The Danger of Academic Dishonesty
January 11, 2021
Amidst the coronavirus pandemic, students have had to adapt to online learning in lieu of regular in-person school. Remote learning has been a challenge for many as students take on AP courses, extracurriculars, and the stress of our world right now all from their bedrooms. With this increased stress has also come an increase in academic dishonesty among students. With no proctors for tests and the answers to AP questions available on study websites like Quizlet and Brainly, cheating on tests has become much easier. And for many struggling with mental health issues, home responsibilities, or stress from other classes, finding time to study adequately can be difficult. Cheating can often feel like an easy way out.
While it may help a student’s grades temporarily, these hacks build poor academic habits. I spoke with AP Chemistry teacher Travis Lankford about his experience with academic dishonesty in his class this semester.
“It could be my own naivete, but I think [cheating] has increased with the pressure of the semester coming to an end, SATs coming up, and a creeping malaise of disengagement and apathy,” Travis shared.
AP US Government and Politics teacher Michele Balsam has noticed similar behaviors with her students. She reported that many students who’ve owned up to cheating have shared they’ve felt stressed, depressed, overwhelmed, anxious, and generally like they’re failing to live up to expectations.
WESS Juniors at WESS are under an immense amount of stress this year and it can often feel like the most one can do is the bare minimum.
“Unfortunately, personal challenges are no excuse for cheating. Academic dishonesty is not, nor is it ever, the solution,” Michele said. “We are an incredibly understanding school and staff with policies in place that make it so that students should never have their academic grade impacted by the lateness of their work, and we also have reengagement policies so that students need not feel like their learning begins and ends with one assessment.”
Although it can be a hard pill to swallow, acknowledging and accepting one’s unpreparedness for an assignment can help them to create a better plan for future assignments, encouraging real growth from our mistakes rather than the continuation of bad academic habits.
During remote learning, teachers have also struggled to find platforms that test students effectively without infringing on their privacy or making tests more difficult than they need be.
Even though there are programs that can effectively stump students from cheating during online exams, some teachers do not want to implement these methods. “I do not support the intrusive programs, such as Lockdown Browser, which are extremely problematic for numerous extremely technical reasons that ultimately amount to a gross breach of a student’s right to privacy,” Travis said.
While programs like Lockdown Browser can seem like a breach of privacy, the lack of a proctor often takes away student accountability for their cheating.
Michele tried a different strategy to LockDown Browser. She administered exams on the platform Quizizz, and gave each question a time limit. Her hope was that students would be able to answer questions in time if they had studied enough, while not giving students enough time to Google answers while testing.
However, many students objected to testing through this platform, arguing that the timed questions worsened their performance and stressed them out. Upon switching to testing through the College Board’s website AP Classroom, students in AP Government and Politics have shown increased satisfaction with test-taking. However, Michele reported a clear increase in cheating among students once she switched to the site, which times tests as a whole, without timing each question.
“The question becomes for me as an educator, do I prioritize the website that more students felt comfortable expressing their learning on, or do I prioritize the one that limited academic dishonesty?” Michele shared. “For now I’ve chosen to go with the former, because for me that’s more important than catching academic dishonesty.”
There is some risk, however, that a lack of consequences for academic dishonesty will encourage students to build a habit out of it, leaving them unprepared for the impending days when they will be held accountable for their actions.
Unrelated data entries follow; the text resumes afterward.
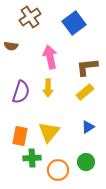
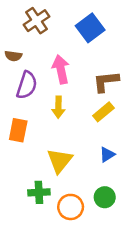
purple semicircle: (21, 92) -> (27, 85), moved
orange rectangle: (20, 136) -> (18, 130), moved

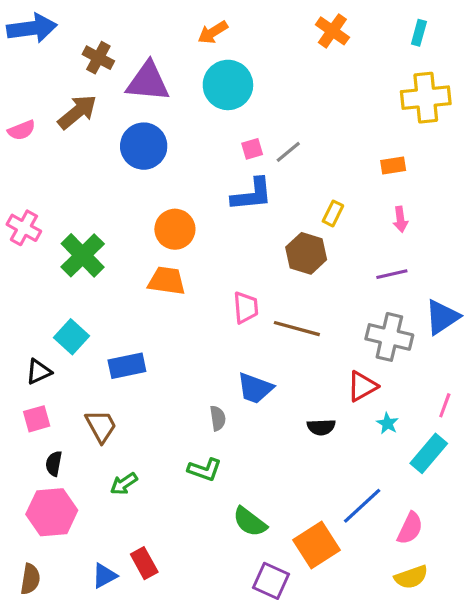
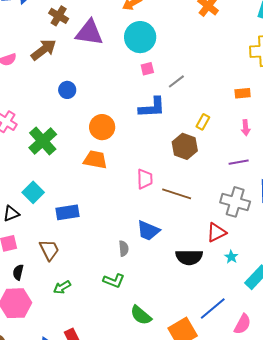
blue circle: (144, 146) -> (67, 90), moved, size x0.6
pink square: (252, 149) -> (147, 69), moved
black semicircle: (321, 427) -> (189, 257), size x1.5

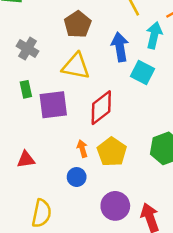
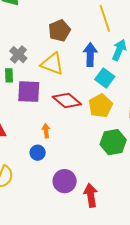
gray cross: (28, 49) -> (18, 55), moved
red diamond: (101, 108) -> (67, 101), turned 68
yellow pentagon: (112, 152) -> (100, 106), moved

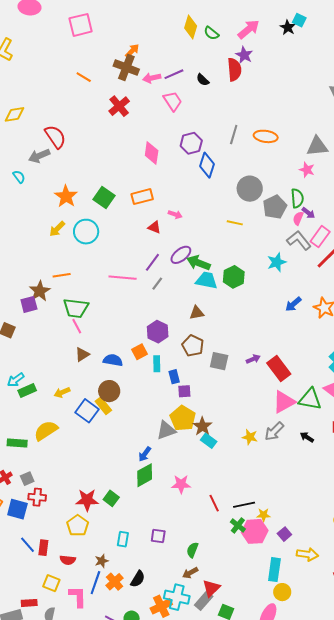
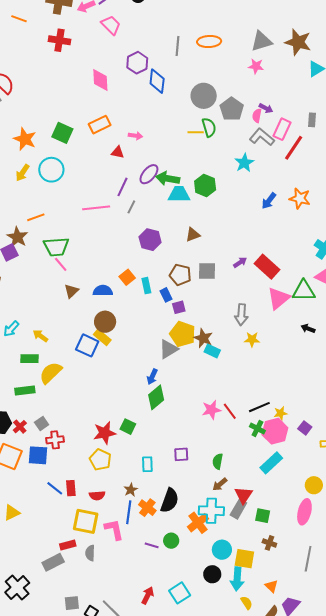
red cross: (119, 106) -> (59, 40), turned -30
green semicircle: (297, 198) -> (209, 127), moved
brown triangle: (197, 313) -> (193, 235), moved
purple hexagon: (158, 332) -> (150, 240), moved
brown pentagon: (193, 346) -> (180, 275), moved
green rectangle: (27, 390) -> (29, 359), moved, turned 36
yellow arrow: (62, 392) -> (40, 336), moved, turned 70
gray arrow: (274, 431) -> (241, 315), moved, turned -30
pink star: (181, 484) -> (211, 410), moved
cyan rectangle: (274, 570) -> (271, 463), moved, turned 50
black semicircle: (138, 579) -> (170, 500), size x1.4
yellow square: (51, 583) -> (86, 521), size x1.5

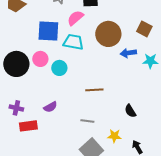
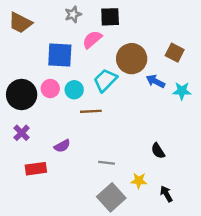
cyan trapezoid: (73, 42) -> (105, 80), moved, turned -55
blue arrow: (128, 53) -> (156, 81), turned 35
cyan circle: (59, 68) -> (74, 90), moved
brown line: (94, 90) -> (91, 111), moved
purple cross: (16, 108) -> (22, 133), moved, turned 32

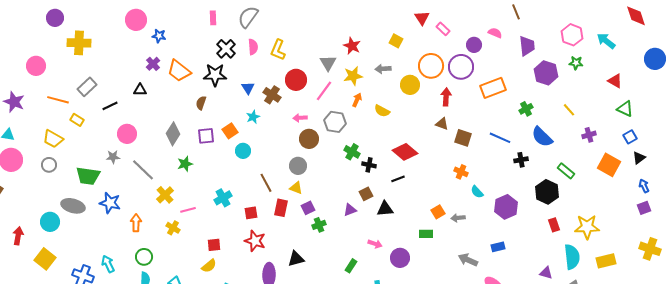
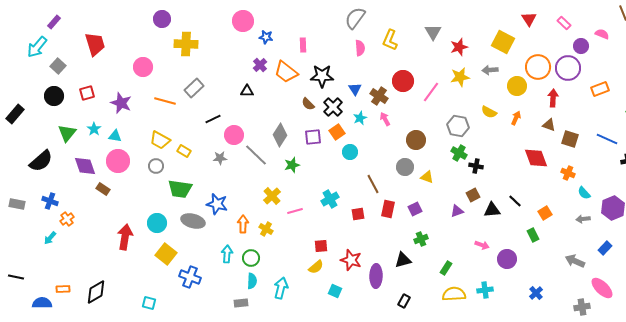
pink rectangle: (213, 18) -> (303, 45), moved
pink rectangle: (443, 29) -> (564, 23), moved
yellow square: (396, 41) -> (503, 42), size x1.6
red star: (352, 46) -> (459, 47), turned 30
black cross: (226, 49) -> (333, 107), moved
yellow L-shape: (278, 50) -> (390, 40), moved
gray triangle: (328, 63) -> (433, 32), moved
orange rectangle: (493, 88) -> (600, 89), size x0.7
orange arrow: (357, 100) -> (516, 118), moved
brown semicircle: (201, 103) -> (308, 104), turned -64
black line: (110, 106) -> (213, 119), moved
pink arrow: (300, 118) -> (385, 119), moved, turned 64
yellow rectangle: (77, 120) -> (184, 151), moved
gray hexagon: (335, 122) -> (458, 126), moved
red diamond: (405, 152) -> (536, 158), moved, turned 30
gray line: (143, 170) -> (256, 155), moved
green trapezoid: (88, 176) -> (180, 189), moved
black line: (398, 179) -> (515, 201), moved, turned 64
yellow triangle: (296, 188) -> (427, 177), moved
gray ellipse: (73, 206) -> (193, 221), moved
gray arrow: (458, 218) -> (583, 219), moved
green cross: (319, 225) -> (421, 239), moved
yellow cross: (173, 228) -> (266, 229), moved
green rectangle: (426, 234) -> (533, 235), turned 64
red arrow: (18, 236) -> (125, 237), size x1.4
red star: (255, 241) -> (351, 260), moved
blue rectangle: (498, 247) -> (605, 248), turned -32
yellow square: (45, 259) -> (166, 254), moved
cyan arrow: (108, 264) -> (227, 254), moved, turned 30
green rectangle: (351, 266) -> (446, 268), moved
“I think if students become reliant on cheating rather than learning both the content and the key study skills, they will do markedly worse on the AP [exam] than they’ve done in class,” Michele explained. “However, in the long term I’m worried about students developing lifelong bad habits that will not prepare them to be real working adults.”
Cheating is not something taken lightly in college. At many universities, cheating can be followed by academic probation, a “proverbial scarlet letter,” according to Travis.
“[Some] colleges won’t accept cheaters and once a teacher knows you cheated, you are branded as such (especially if you deny it when there is clear proof of academic dishonesty),” he revealed. “Lying follows you in life; your word is something sacred and if people, companies, friends, and/or family cannot trust your word then what are you truly worth? In the end, you ultimately are lying to yourself, too.”
Fundamentally, while cheating may seem like a quick and easy solution in the short term, it prevents one from building the habits necessary for the days after we graduate, when life may not be as accepting of our faults.